## YOUR ASSIGNMENT
In your copy, leave out the pictures; write out all the data exactly.

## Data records

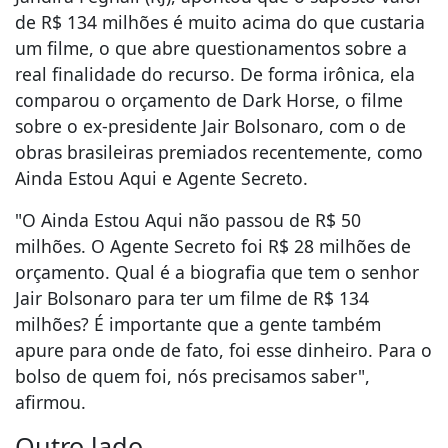
de R$ 134 milhões é muito acima do que custaria
um filme, o que abre questionamentos sobre a
real finalidade do recurso. De forma irônica, ela
comparou o orçamento de Dark Horse, o filme
sobre o ex-presidente Jair Bolsonaro, com o de
obras brasileiras premiados recentemente, como
Ainda Estou Aqui e Agente Secreto.
"O Ainda Estou Aqui não passou de R$ 50
milhões. O Agente Secreto foi R$ 28 milhões de
orçamento. Qual é a biografia que tem o senhor
Jair Bolsonaro para ter um filme de R$ 134
milhões? É importante que a gente também
apure para onde de fato, foi esse dinheiro. Para o
bolso de quem foi, nós precisamos saber",
afirmou.
Outro lado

## OUTPUT BELOW
de R$ 134 milhões é muito acima do que custaria
um filme, o que abre questionamentos sobre a
real finalidade do recurso. De forma irônica, ela
comparou o orçamento de Dark Horse, o filme
sobre o ex-presidente Jair Bolsonaro, com o de
obras brasileiras premiados recentemente, como
Ainda Estou Aqui e Agente Secreto.
"O Ainda Estou Aqui não passou de R$ 50
milhões. O Agente Secreto foi R$ 28 milhões de
orçamento. Qual é a biografia que tem o senhor
Jair Bolsonaro para ter um filme de R$ 134
milhões? É importante que a gente também
apure para onde de fato, foi esse dinheiro. Para o
bolso de quem foi, nós precisamos saber",
afirmou.
Outro lado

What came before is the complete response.